Este conjunto de ideias é conhecido como geoengenharia e suscita tanta
esperança quanto preocupação.
Neste contexto, uma experiência recente gerou uma intensa polémica: cerca de 65 000 litros de produtos químicos foram despejados no oceano com o objetivo de aumentar a capacidade da água para absorver dióxido de carbono (CO₂). O raciocínio é relativamente simples: se o mar conseguir capturar mais carbono da atmosfera, poderá ajudar a travar o aquecimento global.
Mas o oceano é um sistema extremamente complexo. Intervir na
sua química pode ser comparável a adicionar um ingrediente desconhecido a uma
receita gigantesca que alimenta todo o planeta.
Um antiácido para o oceano
Os oceanos já desempenham um papel crucial no equilíbrio
climático: absorvem cerca de 25% do dióxido de carbono emitido pelas atividades
humanas. Sem essa função natural, o aquecimento global seria ainda mais
intenso.
O problema é que esta «esponja de carbono» tem um limite. Quando o mar absorve demasiado CO₂, a água torna-se mais
ácida, o que afeta organismos marinhos como os corais, os moluscos e o plâncton.
A experiência procurou intervir nesse processo. A estratégia
consiste em adicionar substâncias alcalinas à água, o que permitiria aumentar a
capacidade do oceano para capturar carbono sem aumentar tanto a sua acidez...
algo como dar um Alka Seltzer ao mar.
Segundo os investigadores, a vida marinha não foi colocada
em risco... o problema é que o oceano não é um estômago de laboratório, mas sim
um sistema dinâmico que regula as correntes, a biodiversidade e os ciclos
químicos globais.
Os riscos desconhecidos de intervir no oceano
Muitos cientistas alertam que este tipo de intervenções
poderá gerar efeitos em cadeia difíceis de prever. Alterar a composição química
da água poderá afetar as comunidades de microrganismos, modificar as cadeias
alimentares ou afetar os processos biogeoquímicos que sustentam a vida marinha.
Além disso, existe uma preocupação crescente: a
geoengenharia poderá tornar-se uma "solução tecnológica tentadora"
que reduza a pressão para diminuir as emissões de gases com efeito de estufa.
Alguns investigadores comparam esta estratégia a tomar
analgésicos para uma doença grave. A dor pode diminuir temporariamente, mas o
problema de fundo continua presente.
O debate é também político e
ético. Os oceanos pertencem a todos os países e a nenhuma nação em
particular. Por isso, a realização de experiências no mar levanta questões
sobre a governação global e a regulamentação internacional.
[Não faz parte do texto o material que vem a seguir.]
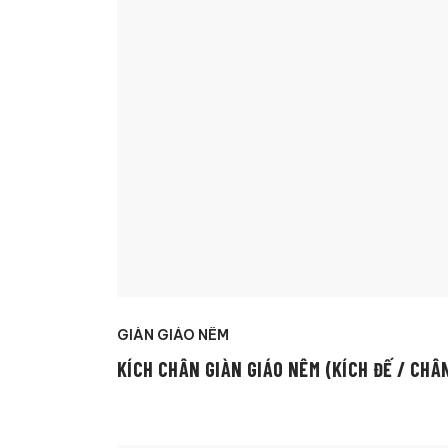
GIÀN GIÁO NÊM
KÍCH CHÂN GIÀN GIÁO NÊM (KÍCH ĐẾ / CHÂ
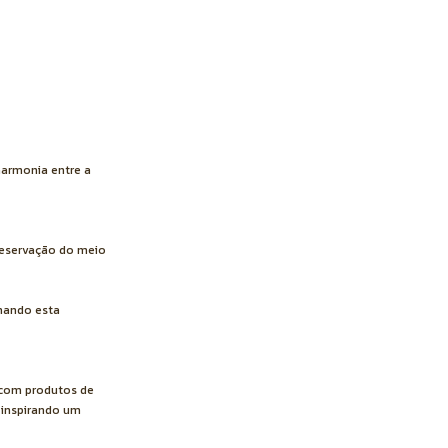
harmonia entre a
preservação do meio
rnando esta
 com produtos de
 inspirando um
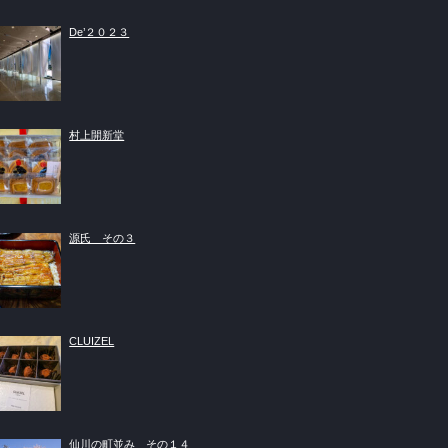
De’２０２３
村上開新堂
源氏 その３
CLUIZEL
仙川の町並み その１４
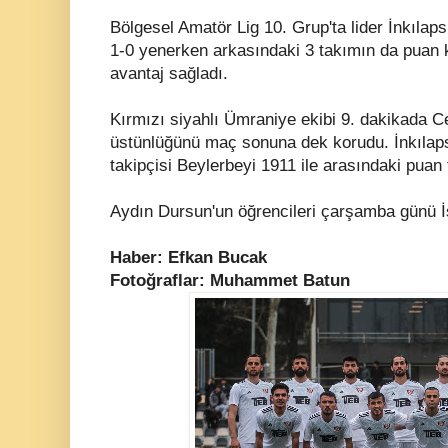
Bölgesel Amatör Lig 10. Grup'ta lider İnkıla
1-0 yenerken arkasındaki 3 takımın da puan 
avantaj sağladı.
Kırmızı siyahlı Ümraniye ekibi 9. dakikada 
üstünlüğünü maç sonuna dek korudu. İnkılaps
takipçisi Beylerbeyi 1911 ile arasındaki puan f
Aydın Dursun'un öğrencileri çarşamba günü İs
Haber: Efkan Bucak
Fotoğraflar: Muhammet Batun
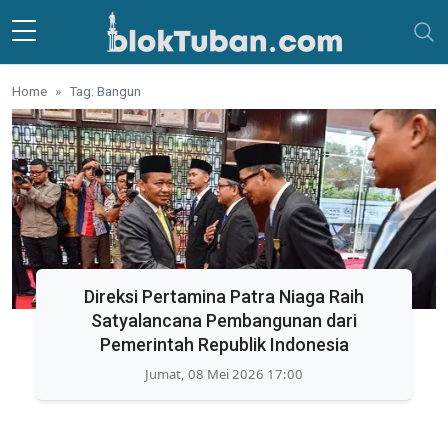
Skip to main content
Home
Tag: Bangun
Direksi Pertamina Patra Niaga Raih
Satyalancana Pembangunan dari
Pemerintah Republik Indonesia
Jumat, 08 Mei 2026 17:00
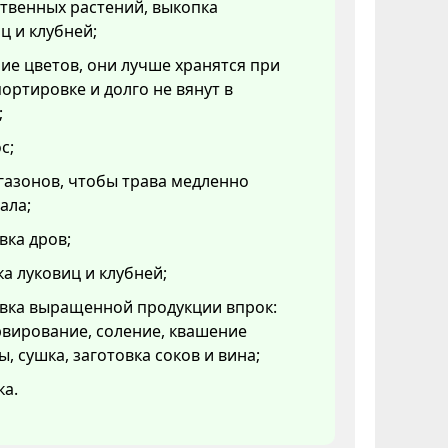
твенных растений, выкопка
ц и клубней;
ие цветов, они лучше хранятся при
ортировке и долго не вянут в
;
с;
газонов, чтобы трава медленно
ала;
вка дров;
а луковиц и клубней;
овка выращенной продукции впрок:
вирование, соление, квашение
ы, сушка, заготовка соков и вина;
ка.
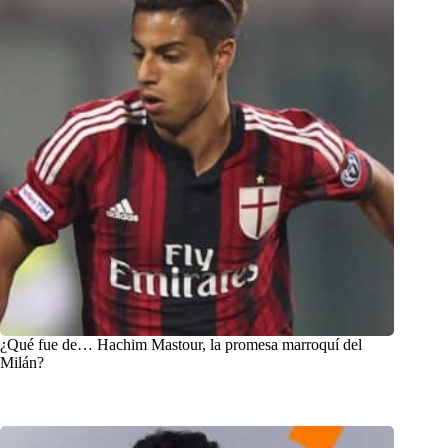
¿Qué fue de… Hachim Mastour, la promesa marroquí del
Milán?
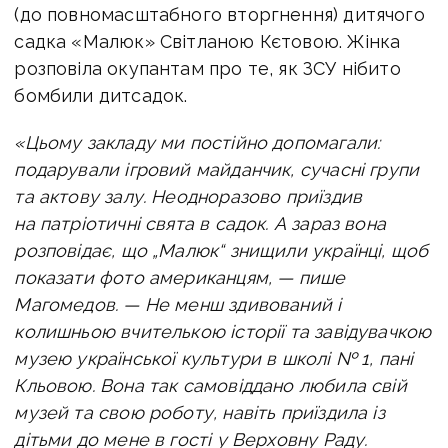
(до повномасштабного вторгнення) дитячого
садка «Малюк» Світланою Кєтовою. Жінка
розповіла окупантам про те, як ЗСУ нібито
бомбили дитсадок.
«Цьому закладу ми постійно допомагали:
подарували ігровий майданчик, сучасні групи
та актову залу. Неодноразово приїздив
на патріотичні свята в садок. А зараз вона
розповідає, що „Малюк“ знищили українці, щоб
показати фото американцям, — пише
Магомедов. —
Не менш здивований і
колишньою вчителькою історії та завідувачкою
музею української культури в школі № 1, пані
Кльовою. Вона так самовіддано любила свій
музей та свою роботу, навіть приїздила із
дітьми до мене в гості у Верховну Раду.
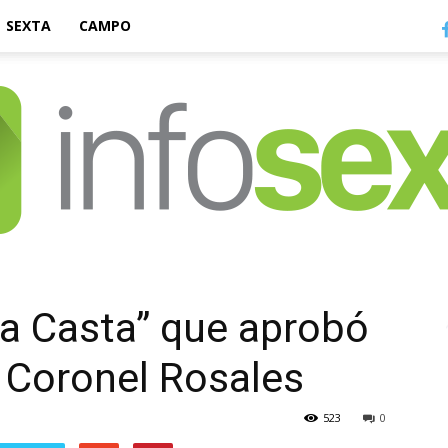
SEXTA
CAMPO
Infosexta
la Casta” que aprobó
e Coronel Rosales
523
0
Entre a urgência climática e os riscos planetários
Esta experiência resume um dos grandes dilemas da era
climática. Por um lado, o planeta precisa de reduzir rapidamente o dióxido de
carbono atmosférico. Por outro lado, intervir
diretamente nos sistemas naturais do planeta poderá desencadear efeitos que
ainda não compreendemos totalmente.
A geoengenharia apresenta-se como uma possível ferramenta de
emergência. No entanto, muitos especialistas concordam num ponto fundamental:
nenhuma tecnologia poderá substituir a redução drástica das emissões.
Em suma, alterar o clima do planeta pode ser a intervenção
mais arriscada que a humanidade alguma vez tenha tentado.
Fonte: Meteored Portugal, 12 de agosto de 2026
Se no século XXI ainda há cientistas que ignoram a lei básica de que a cada ação corresponde uma reação, boa sorte para eles, que sejam agraciados pela classe política e babados pelos seus pares.